**What is being asked**
Report each line of the listing that carries the word "elements".

=== Section Start ===

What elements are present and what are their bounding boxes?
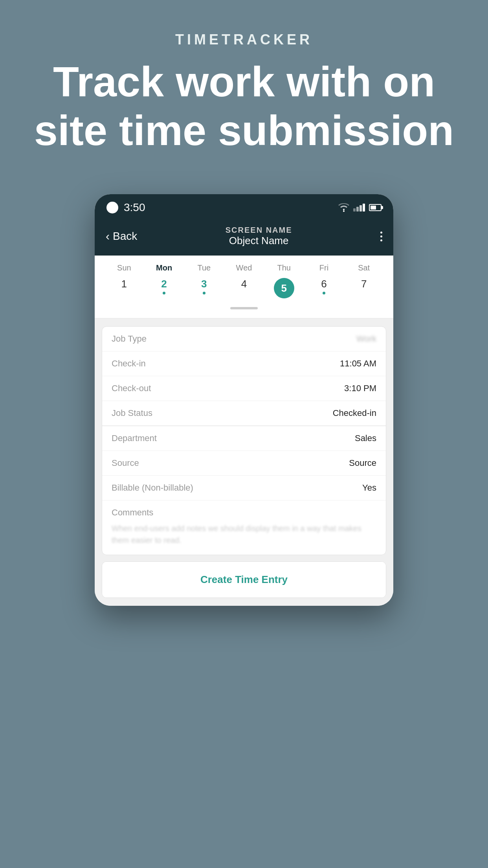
hero-title: Track work with on site time submission: [24, 57, 464, 155]
checkin-row: Check-in 11:05 AM: [102, 351, 386, 376]
more-options-icon[interactable]: [380, 232, 382, 241]
day-sun: Sun: [104, 263, 144, 272]
source-value: Source: [349, 458, 376, 468]
checkin-label: Check-in: [112, 359, 146, 369]
checkout-label: Check-out: [112, 383, 151, 394]
job-status-value: Checked-in: [333, 408, 376, 418]
back-label: Back: [113, 230, 137, 243]
job-type-value: Work: [356, 334, 376, 344]
checkout-value: 3:10 PM: [344, 383, 376, 394]
checkout-row: Check-out 3:10 PM: [102, 376, 386, 401]
comments-section: Comments When end-users add notes we sho…: [102, 500, 386, 555]
battery-icon: [369, 204, 382, 211]
job-type-label: Job Type: [112, 334, 147, 344]
app-name: TIMETRACKER: [175, 31, 313, 48]
date-4[interactable]: 4: [224, 278, 264, 298]
comments-label: Comments: [112, 508, 376, 518]
comments-text: When end-users add notes we should displ…: [112, 522, 376, 546]
department-value: Sales: [355, 433, 376, 443]
status-dot: [106, 202, 118, 213]
calendar-handle: [104, 305, 384, 314]
hero-section: TIMETRACKER Track work with on site time…: [0, 0, 488, 194]
wifi-icon: [338, 203, 349, 212]
department-row: Department Sales: [102, 426, 386, 451]
status-bar: 3:50: [95, 194, 393, 219]
day-fri: Fri: [304, 263, 344, 272]
create-time-entry-label: Create Time Entry: [200, 574, 288, 585]
calendar-days-header: Sun Mon Tue Wed Thu Fri Sat: [104, 263, 384, 272]
calendar-dates: 1 2 3 4 5 6 7: [104, 278, 384, 298]
back-button[interactable]: ‹ Back: [106, 230, 137, 243]
status-time: 3:50: [124, 201, 145, 214]
job-type-row: Job Type Work: [102, 327, 386, 351]
info-card: Job Type Work Check-in 11:05 AM Check-ou…: [102, 326, 386, 555]
status-left: 3:50: [106, 201, 145, 214]
job-status-label: Job Status: [112, 408, 152, 418]
day-mon: Mon: [144, 263, 184, 272]
checkin-value: 11:05 AM: [340, 359, 376, 369]
cta-card: Create Time Entry: [102, 561, 386, 598]
billable-row: Billable (Non-billable) Yes: [102, 476, 386, 500]
create-time-entry-button[interactable]: Create Time Entry: [102, 562, 386, 598]
date-3[interactable]: 3: [184, 278, 224, 298]
department-label: Department: [112, 433, 157, 443]
day-thu: Thu: [264, 263, 304, 272]
calendar-section: Sun Mon Tue Wed Thu Fri Sat 1 2 3 4: [95, 256, 393, 318]
day-tue: Tue: [184, 263, 224, 272]
day-sat: Sat: [344, 263, 384, 272]
source-label: Source: [112, 458, 139, 468]
job-status-row: Job Status Checked-in: [102, 401, 386, 426]
date-5[interactable]: 5: [264, 278, 304, 298]
screen-name: SCREEN NAME: [226, 226, 292, 235]
date-2[interactable]: 2: [144, 278, 184, 298]
date-7[interactable]: 7: [344, 278, 384, 298]
date-6[interactable]: 6: [304, 278, 344, 298]
day-wed: Wed: [224, 263, 264, 272]
source-row: Source Source: [102, 451, 386, 476]
status-right: [338, 203, 382, 212]
svg-point-0: [343, 210, 345, 212]
handle-bar: [230, 307, 258, 309]
back-chevron-icon: ‹: [106, 230, 110, 243]
signal-bars-icon: [353, 204, 365, 211]
billable-value: Yes: [362, 483, 376, 493]
phone-mockup: 3:50 ‹ Back: [95, 194, 393, 606]
content-area: Job Type Work Check-in 11:05 AM Check-ou…: [95, 318, 393, 606]
date-1[interactable]: 1: [104, 278, 144, 298]
object-name: Object Name: [229, 235, 289, 247]
nav-bar: ‹ Back SCREEN NAME Object Name: [95, 219, 393, 256]
billable-label: Billable (Non-billable): [112, 483, 193, 493]
nav-center: SCREEN NAME Object Name: [226, 226, 292, 247]
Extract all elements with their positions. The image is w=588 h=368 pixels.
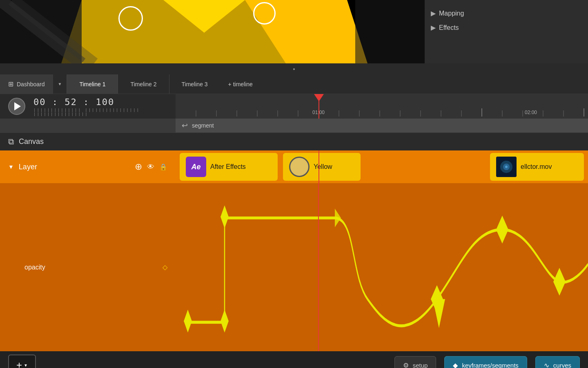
mov-thumbnail	[496, 157, 517, 177]
timecode-display: 00 : 52 : 100	[33, 97, 167, 107]
bottom-toolbar: + ▼ ⚙ setup ◆ keyframes/segments ∿ curve…	[0, 351, 588, 368]
clip-yellow[interactable]: Yellow	[283, 153, 361, 181]
timeline3-label: Timeline 3	[182, 81, 208, 88]
tabs-bar: ⊞ Dashboard ▼ Timeline 1 Timeline 2 Time…	[0, 74, 588, 94]
ruler[interactable]: 01:00 02:00	[176, 94, 588, 119]
divider: ●	[0, 63, 588, 74]
timeline-container: 00 : 52 : 100 |||||||||||||| |||||||||||…	[0, 94, 588, 351]
mapping-section[interactable]: ▶ Mapping	[431, 6, 582, 20]
segment-row: ↩ segment	[0, 119, 588, 132]
svg-marker-37	[433, 299, 445, 328]
svg-rect-32	[184, 310, 192, 332]
opacity-row: opacity ◇	[0, 183, 588, 351]
play-icon	[14, 102, 21, 110]
preview-video	[0, 0, 425, 63]
canvas-title: Canvas	[19, 137, 44, 146]
segment-label: segment	[192, 122, 214, 129]
preview-area: ▶ Mapping ▶ Effects	[0, 0, 588, 63]
yellow-circle-icon	[289, 157, 310, 177]
curves-wave-icon: ∿	[544, 361, 549, 368]
ruler-playhead-line	[318, 94, 319, 119]
keyframe-curve	[176, 183, 588, 351]
segment-icon: ↩	[182, 121, 188, 130]
layer-visibility-icon[interactable]: 👁	[147, 163, 154, 171]
tab-add[interactable]: + timeline	[220, 81, 261, 88]
timecode-sep2: :	[83, 97, 96, 107]
transport-row: 00 : 52 : 100 |||||||||||||| |||||||||||…	[0, 94, 588, 119]
timeline1-label: Timeline 1	[79, 81, 105, 88]
ae-icon: Ae	[186, 157, 206, 177]
keyframes-button[interactable]: ◆ keyframes/segments	[444, 356, 527, 368]
effects-label: Effects	[439, 24, 459, 31]
svg-marker-33	[335, 209, 341, 227]
keyframes-diamond-icon: ◆	[453, 361, 458, 368]
timeline2-label: Timeline 2	[130, 81, 156, 88]
setup-gear-icon: ⚙	[403, 361, 409, 368]
clip-mov-label: ellctor.mov	[521, 163, 552, 171]
svg-rect-31	[220, 310, 229, 332]
add-button[interactable]: + ▼	[8, 355, 36, 368]
add-dropdown-icon: ▼	[24, 363, 28, 368]
layer-collapse-icon[interactable]: ▼	[8, 164, 14, 170]
timecode-frames: 100	[96, 97, 115, 107]
tab-timeline2[interactable]: Timeline 2	[118, 74, 169, 94]
segment-label-area	[0, 119, 176, 132]
canvas-label-area: ⧉ Canvas	[0, 137, 176, 146]
opacity-track	[176, 183, 588, 351]
right-panel: ▶ Mapping ▶ Effects	[425, 0, 588, 63]
timecode-sub: |||||||||||||| |||||||||||||||| ||||||||…	[33, 108, 167, 116]
canvas-layers-icon: ⧉	[8, 137, 14, 146]
layer-add-icon[interactable]: ⊕	[135, 162, 142, 172]
ruler-marker-2: 02:00	[525, 110, 537, 115]
opacity-label: opacity	[8, 264, 163, 271]
clip-yellow-label: Yellow	[314, 163, 332, 171]
opacity-label-area: opacity ◇	[0, 183, 176, 351]
mapping-label: Mapping	[439, 10, 464, 17]
curves-button[interactable]: ∿ curves	[535, 356, 580, 368]
setup-label: setup	[413, 362, 428, 368]
clip-after-effects[interactable]: Ae After Effects	[180, 153, 278, 181]
timecode-minutes: 52	[65, 97, 77, 107]
canvas-row: ⧉ Canvas	[0, 132, 588, 150]
svg-rect-30	[220, 205, 229, 228]
opacity-keyframe-icon[interactable]: ◇	[163, 263, 167, 271]
tab-timeline1[interactable]: Timeline 1	[67, 74, 118, 94]
preview-circle-right	[253, 2, 276, 25]
layer-icons: ⊕ 👁 🔒	[135, 162, 167, 172]
svg-marker-35	[496, 215, 508, 243]
dashboard-label: Dashboard	[17, 81, 45, 88]
playhead-triangle	[314, 94, 324, 101]
clip-mov[interactable]: ellctor.mov	[490, 153, 584, 181]
clip-ae-label: After Effects	[210, 163, 246, 171]
keyframes-label: keyframes/segments	[462, 362, 518, 368]
setup-button[interactable]: ⚙ setup	[394, 356, 437, 368]
svg-point-29	[505, 166, 508, 168]
tab-dashboard[interactable]: ⊞ Dashboard	[0, 74, 53, 94]
layer-row: ▼ Layer ⊕ 👁 🔒 Ae After Effects Yellow	[0, 150, 588, 183]
preview-circle-left	[118, 6, 143, 31]
timecode-hours: 00	[33, 97, 46, 107]
layer-controls: ▼ Layer ⊕ 👁 🔒	[0, 150, 176, 183]
tab-dropdown-btn[interactable]: ▼	[53, 82, 67, 86]
play-button[interactable]	[8, 98, 25, 115]
curves-label: curves	[553, 362, 571, 368]
layer-track: Ae After Effects Yellow	[176, 150, 588, 183]
mapping-arrow-icon: ▶	[431, 9, 436, 17]
effects-section[interactable]: ▶ Effects	[431, 20, 582, 35]
dashboard-grid-icon: ⊞	[8, 80, 13, 88]
add-plus-icon: +	[16, 359, 22, 368]
layer-lock-icon[interactable]: 🔒	[159, 163, 167, 171]
transport-controls: 00 : 52 : 100 |||||||||||||| |||||||||||…	[0, 97, 176, 116]
segment-track: ↩ segment	[176, 119, 588, 132]
effects-arrow-icon: ▶	[431, 24, 436, 31]
svg-rect-4	[355, 0, 425, 63]
timecode-sep1: :	[52, 97, 65, 107]
add-timeline-label: + timeline	[228, 81, 253, 88]
tab-timeline3[interactable]: Timeline 3	[169, 74, 220, 94]
svg-marker-36	[553, 268, 566, 296]
layer-title: Layer	[19, 163, 130, 171]
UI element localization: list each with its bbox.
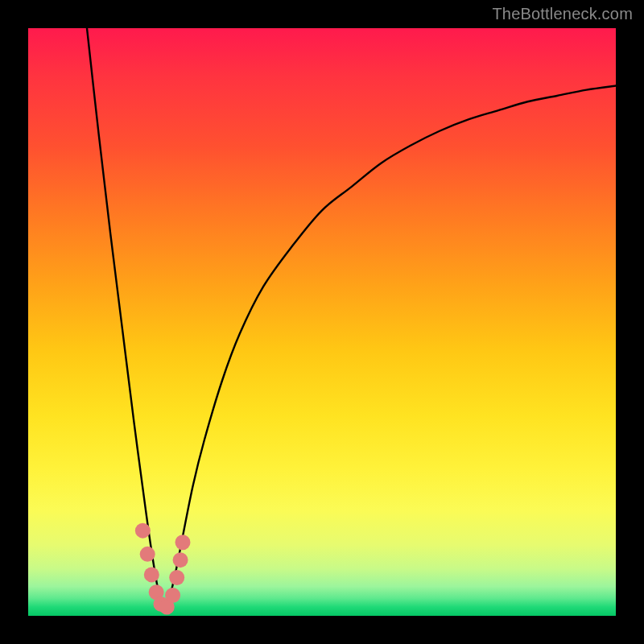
accent-dot (140, 547, 155, 562)
watermark-text: TheBottleneck.com (492, 5, 633, 23)
accent-dot (135, 523, 151, 539)
curve-svg (28, 28, 616, 616)
plot-area (28, 28, 616, 616)
accent-dot-group (135, 523, 191, 615)
chart-frame: TheBottleneck.com (0, 0, 644, 644)
accent-dot (165, 588, 180, 603)
accent-dot (144, 567, 159, 582)
accent-dot (169, 570, 184, 585)
accent-dot (173, 552, 188, 568)
accent-dot (175, 535, 190, 550)
bottleneck-curve (87, 28, 616, 610)
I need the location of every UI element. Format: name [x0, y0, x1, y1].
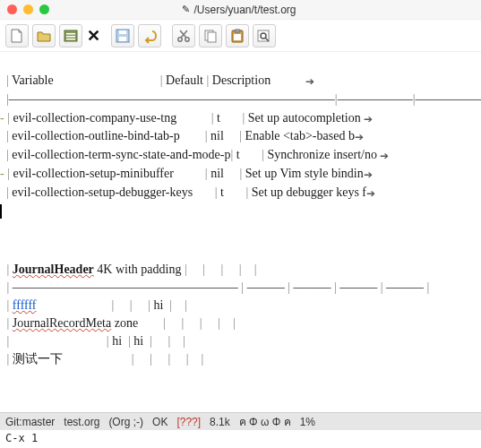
copy-button[interactable]: [199, 24, 222, 47]
flycheck-ok: OK: [152, 416, 167, 428]
svg-rect-13: [234, 34, 241, 40]
svg-rect-6: [119, 37, 126, 41]
undo-button[interactable]: [138, 24, 161, 47]
svg-rect-1: [66, 33, 75, 35]
window-max-button[interactable]: [39, 4, 49, 14]
window-path: /Users/yuan/t/test.org: [193, 4, 296, 16]
toolbar: ✕: [0, 20, 481, 52]
echo-text: C-x 1: [5, 432, 38, 444]
titlebar: ✎ /Users/yuan/t/test.org: [0, 0, 481, 20]
flycheck-unknown: [???]: [176, 416, 201, 428]
svg-rect-10: [208, 32, 216, 42]
cell-ffffff: ffffff: [13, 298, 37, 312]
svg-rect-12: [235, 30, 240, 32]
window-min-button[interactable]: [23, 4, 33, 14]
kill-buffer-button[interactable]: ✕: [86, 26, 100, 46]
cut-button[interactable]: [172, 24, 195, 47]
svg-rect-3: [66, 39, 75, 40]
size-segment: 8.1k: [210, 416, 230, 428]
modified-icon: ✎: [182, 4, 190, 15]
modeline: Git:master test.org (Org ;-) OK [???] 8.…: [0, 412, 481, 430]
cell-journalheader: JournalHeader: [13, 263, 94, 276]
open-file-button[interactable]: [32, 24, 56, 47]
search-button[interactable]: [253, 24, 276, 47]
percent-segment: 1%: [300, 416, 315, 428]
save-button[interactable]: [111, 24, 134, 47]
svg-rect-2: [66, 36, 75, 38]
file-segment: test.org: [64, 416, 99, 428]
text-cursor: [0, 204, 2, 219]
cell-journalrecordmeta: JournalRecordMeta: [13, 316, 111, 330]
minibuffer[interactable]: C-x 1: [0, 430, 481, 448]
buffer-area[interactable]: | Variable | Default | Description ➔ |——…: [0, 52, 481, 412]
mode-segment: (Org ;-): [108, 416, 143, 428]
nyan-segment: ค Φ ω Φ ค: [239, 413, 291, 430]
window-close-button[interactable]: [7, 4, 17, 14]
new-file-button[interactable]: [5, 24, 29, 47]
svg-rect-5: [119, 30, 126, 34]
dired-button[interactable]: [59, 24, 82, 47]
git-segment: Git:master: [5, 416, 55, 428]
window-title: ✎ /Users/yuan/t/test.org: [49, 4, 429, 16]
paste-button[interactable]: [226, 24, 249, 47]
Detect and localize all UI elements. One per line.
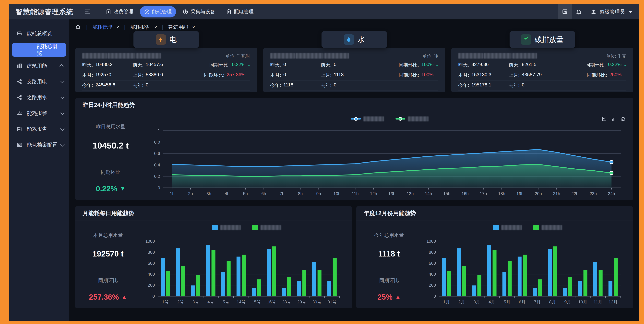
svg-text:17h: 17h bbox=[480, 191, 487, 196]
arrow-down-icon: ↓ bbox=[248, 62, 250, 68]
svg-text:0: 0 bbox=[158, 185, 160, 190]
svg-text:11h: 11h bbox=[352, 191, 359, 196]
sidebar-item-building-energy[interactable]: 建筑用能 bbox=[9, 59, 69, 72]
sidebar-item-overview-group[interactable]: 能耗总概览 bbox=[9, 27, 69, 40]
bolt-circle-icon bbox=[182, 9, 188, 15]
legend-item-series2[interactable] bbox=[534, 225, 562, 230]
legend-item-series2[interactable] bbox=[396, 116, 428, 121]
daily-bar-chart: 020040060080010001号2号3号4号5号14号15号16号28号2… bbox=[144, 239, 346, 306]
svg-text:28号: 28号 bbox=[282, 299, 291, 304]
arrow-up-icon: ↑ bbox=[436, 72, 438, 79]
blurred-legend-label bbox=[408, 116, 428, 121]
chevron-up-icon bbox=[59, 64, 64, 68]
blurred-site-name bbox=[82, 53, 161, 59]
notifications-button[interactable] bbox=[572, 4, 586, 20]
svg-text:4月: 4月 bbox=[488, 299, 495, 304]
chart-legend bbox=[141, 225, 352, 230]
leaf-icon bbox=[521, 34, 531, 45]
unit-label: 单位: 吨 bbox=[422, 53, 438, 59]
electricity-badge: 电 bbox=[134, 31, 199, 48]
overview-icon bbox=[16, 31, 22, 37]
svg-text:22h: 22h bbox=[571, 191, 578, 196]
home-tab-button[interactable] bbox=[75, 24, 81, 31]
close-icon[interactable]: × bbox=[116, 25, 119, 30]
svg-text:3月: 3月 bbox=[474, 299, 480, 304]
legend-item-series1[interactable] bbox=[493, 225, 522, 230]
monthly-stat-panel: 今年总用水量 1118 t 同期环比 25%▲ bbox=[356, 220, 422, 308]
app-title: 智慧能源管理系统 bbox=[16, 7, 74, 17]
section-title: 昨日24小时用能趋势 bbox=[75, 98, 633, 112]
user-avatar-icon bbox=[590, 9, 597, 15]
sidebar-item-branch-water[interactable]: 之路用水 bbox=[9, 91, 69, 104]
sidebar-item-energy-report[interactable]: 能耗报告 bbox=[9, 122, 69, 136]
svg-text:4号: 4号 bbox=[208, 299, 214, 304]
svg-text:13h: 13h bbox=[407, 191, 414, 196]
branch-icon bbox=[16, 79, 22, 85]
svg-text:800: 800 bbox=[429, 250, 436, 255]
hourly-stat-panel: 昨日总用水量 10450.2 t 同期环比 0.22%▼ bbox=[75, 112, 146, 200]
triangle-up-icon: ▲ bbox=[395, 294, 401, 300]
sidebar-item-energy-alarm[interactable]: 能耗报警 bbox=[9, 107, 69, 120]
building-icon bbox=[16, 63, 22, 69]
user-menu[interactable]: 超级管理员 bbox=[586, 9, 640, 15]
svg-text:6h: 6h bbox=[261, 191, 266, 196]
sidebar-item-archive-config[interactable]: 能耗档案配置 bbox=[9, 138, 69, 151]
stat-card-electricity: 电 单位: 千瓦时 昨天:10480.2 前天:10457.6 同期环比:0.2… bbox=[75, 48, 257, 92]
svg-text:0.8: 0.8 bbox=[154, 140, 160, 144]
stat-value: 10450.2 t bbox=[92, 141, 129, 150]
svg-text:800: 800 bbox=[148, 250, 155, 255]
svg-text:5月: 5月 bbox=[504, 299, 510, 304]
svg-text:14h: 14h bbox=[425, 191, 432, 196]
legend-item-series2[interactable] bbox=[252, 225, 281, 230]
topnav-item-energy[interactable]: 能耗管理 bbox=[140, 6, 176, 18]
blurred-legend-label bbox=[364, 116, 384, 121]
svg-text:1: 1 bbox=[158, 128, 160, 133]
user-name: 超级管理员 bbox=[600, 9, 625, 15]
chevron-down-icon bbox=[628, 11, 632, 13]
topnav-item-power[interactable]: 配电管理 bbox=[222, 6, 258, 18]
svg-text:24h: 24h bbox=[608, 191, 615, 196]
topnav-item-devices[interactable]: 采集与设备 bbox=[178, 6, 220, 18]
svg-text:2号: 2号 bbox=[177, 299, 184, 304]
stat-label: 昨日总用水量 bbox=[96, 123, 126, 130]
svg-text:14号: 14号 bbox=[236, 299, 246, 304]
triangle-down-icon: ▼ bbox=[120, 185, 126, 192]
stat-card-carbon: 碳排放量 单位: 千克 昨天:8279.36 前天:8261.5 同期环比:0.… bbox=[451, 48, 633, 92]
legend-marker bbox=[351, 118, 361, 119]
ratio-value: 257.36% bbox=[89, 292, 119, 301]
close-icon[interactable]: × bbox=[154, 25, 157, 30]
main-content: | 能耗管理 × | 能耗报告 × | 建筑用能 × bbox=[69, 20, 640, 321]
hamburger-menu-icon[interactable] bbox=[85, 9, 92, 15]
svg-text:7月: 7月 bbox=[534, 299, 540, 304]
section-monthly-trend: 年度12月份用能趋势 今年总用水量 1118 t 同期环比 25%▲ bbox=[356, 206, 633, 308]
line-chart-icon[interactable] bbox=[602, 116, 607, 122]
refresh-icon[interactable] bbox=[621, 116, 626, 122]
blurred-site-name bbox=[270, 53, 349, 59]
legend-marker bbox=[534, 225, 539, 230]
svg-text:3号: 3号 bbox=[192, 299, 199, 304]
tab-energy-report[interactable]: 能耗报告 × bbox=[130, 24, 157, 31]
tab-energy-management[interactable]: 能耗管理 × bbox=[92, 24, 119, 31]
stat-value: 192570 t bbox=[92, 249, 124, 258]
topnav-item-fee[interactable]: 收费管理 bbox=[102, 6, 138, 18]
svg-text:15号: 15号 bbox=[252, 299, 261, 304]
legend-item-series1[interactable] bbox=[212, 225, 241, 230]
sidebar-item-overview-active[interactable]: 能耗总概览 bbox=[12, 43, 66, 57]
legend-item-series1[interactable] bbox=[351, 116, 384, 121]
arrow-down-icon: ↓ bbox=[436, 62, 438, 68]
archive-icon bbox=[16, 142, 22, 148]
section-title: 月能耗每日用能趋势 bbox=[75, 206, 352, 220]
svg-text:1月: 1月 bbox=[443, 299, 450, 304]
monthly-chart-zone: 020040060080010001月2月3月4月5月6月7月8月9月10月11… bbox=[422, 220, 633, 308]
svg-text:10月: 10月 bbox=[578, 299, 587, 304]
close-icon[interactable]: × bbox=[192, 25, 195, 30]
section-hourly-trend: 昨日24小时用能趋势 昨日总用水量 10450.2 t 同期环比 0.22%▼ bbox=[75, 98, 633, 200]
chart-board-icon bbox=[562, 9, 568, 15]
dashboard-panel-button[interactable] bbox=[558, 4, 572, 20]
sidebar-item-branch-electricity[interactable]: 支路用电 bbox=[9, 75, 69, 88]
arrow-down-icon: ↓ bbox=[624, 62, 626, 68]
fee-doc-icon bbox=[106, 9, 111, 15]
tab-building-energy[interactable]: 建筑用能 × bbox=[168, 24, 195, 31]
chevron-down-icon bbox=[60, 111, 64, 115]
bar-chart-icon[interactable] bbox=[611, 116, 616, 122]
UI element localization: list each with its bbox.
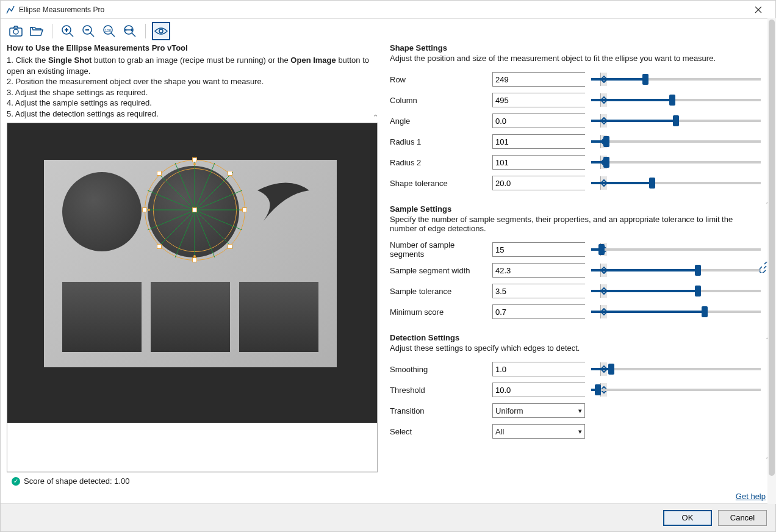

=== Section End ===

**Expected answer**
What elements are present and what are their bounding boxes?
Extract all elements with their positions. The image is w=588 h=368 pixels.
Detect and localize all UI elements. One per line.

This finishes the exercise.